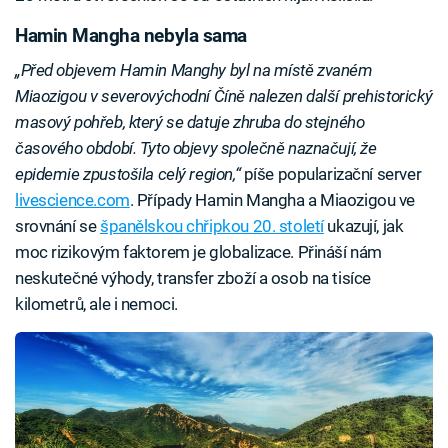
Hamin Mangha nebyla sama
„Před objevem Hamin Manghy byl na místě zvaném
Miaozigou v severovýchodní Číně nalezen další prehistorický
masový pohřeb, který se datuje zhruba do stejného
časového období. Tyto objevy společně naznačují, že
epidemie zpustošila celý region,“
píše popularizační server
livescience.com
. Případy Hamin Mangha a Miaozigou ve
srovnání se
španělskou chřipkou 20. století
ukazují, jak
moc rizikovým faktorem je globalizace. Přináší nám
neskutečné výhody, transfer zboží a osob na tisíce
kilometrů, ale i nemoci.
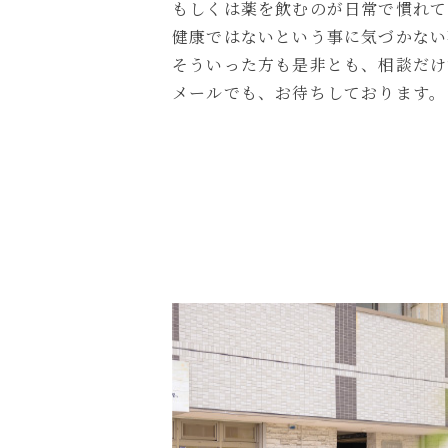
もしくは薬を飲むのが日常で慣れて
健康ではないという事に気づかない
そういった方も是非とも、相談だけ
メールでも、お待ちしております。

> [Work order]
The answer is those lines of the material above that run from the one containing "livescience.com" up to and including the one containing "そういった方も是非とも、相談だけ", restated exactly and without images.

> [Solution to the exercise]
livescience.com
. Případy Hamin Mangha a Miaozigou ve
srovnání se
španělskou chřipkou 20. století
ukazují, jak
moc rizikovým faktorem je globalizace. Přináší nám
neskutečné výhody, transfer zboží a osob na tisíce
kilometrů, ale i nemoci.
もしくは薬を飲むのが日常で慣れて
健康ではないという事に気づかない
そういった方も是非とも、相談だけ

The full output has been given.